AASAS will use the money for ongoing funding of front-line services, including expanding crisis response and greater use of specialized police and court support workers. The funding is from Community and Social Services, Health, and Justice and Solicitor General.
“As a government, we owe it to survivors to take every step necessary to ensure they have the supports they need when they come forward,” said Minister of Community and Social Services Irfan Sabir. “This funding continues our government’s commitment to provide supports for survivors as well as tools for sexual assault prevention and education.”
The funding is additional to the almost $44 million invested since 2015 to support a wide range of programs and services to prevent sexual violence and support survivors in communities across Alberta.
“These funds will have a tremendous impact on the lives of survivors,” said AASAS CEO Deb Tomlinson. “They will not only address the 53 per cent increase in new counselling clients and unprecedented wait lists our member agencies faced, but will allow us to provide specialized services to rural areas of Alberta.”

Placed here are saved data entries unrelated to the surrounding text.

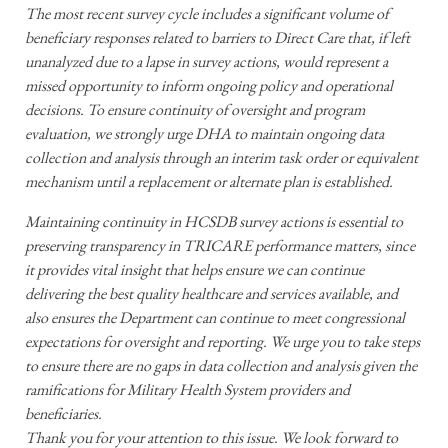
The most recent survey cycle includes a significant volume of
beneficiary responses related to barriers to Direct Care that, if left
unanalyzed due to a lapse in survey actions, would represent a
missed opportunity to inform ongoing policy and operational
decisions. To ensure continuity of oversight and program
evaluation, we strongly urge DHA to maintain ongoing data
collection and analysis through an interim task order or equivalent
mechanism until a replacement or alternate plan is established.
Maintaining continuity in HCSDB survey actions is essential to
preserving transparency in TRICARE performance matters, since
it provides vital insight that helps ensure we can continue
delivering the best quality healthcare and services available, and
also ensures the Department can continue to meet congressional
expectations for oversight and reporting. We urge you to take steps
to ensure there are no gaps in data collection and analysis given the
ramifications for Military Health System providers and
beneficiaries.
Thank you for your attention to this issue. We look forward to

AASAS will also hire more staff in seven under-served communities so survivors in those regions get the support they need close to home.

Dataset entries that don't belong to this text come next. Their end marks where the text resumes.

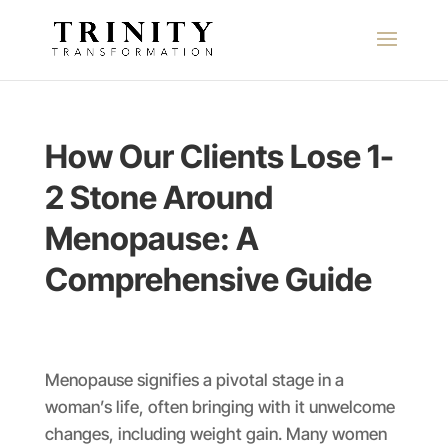
How Our Clients Lose 1-
2 Stone Around
Menopause: A
Comprehensive Guide
Menopause signifies a pivotal stage in a
woman’s life, often bringing with it unwelcome
changes, including weight gain. Many women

Sexual violence refers to any violence, physical or psychological, carried out through sexual means or by targeting sexuality. Government works across ten ministries with agencies and community organizations across the province to prevent sexual violence, support survivors and ensure the social, justice, health and educational systems respond to survivors.

Funding details:

  • $6.225 million from Community and Social Services (CSS), for increased counselling, outreach and education services, and to develop a Collaborative Community Response Model targeting seven underserved regions in the province:
    • North West – High Level, High Prairie, Peavine, Rainbow Lake, Fort Vermillion;
    • North East – Fort Chipewyan, Fort McKay, Janvier;
    • North Central – Wabasca, Slave Lake, Athabasca;
    • Central West – Hinton, Jasper, Edson;
    • Central East – Bonnyville, Cold Lake, St. Paul, Lac La Biche;
    • Bow Valley – Canmore, Banff, Lake Louise; and
    • South West – Lethbridge, Cardston, Taber, Pincher Creek
  • $750,000 from Health for specialized counselling and expanded services.
  • $1.09 million from Justice and Solicitor General to enhance police and court support services.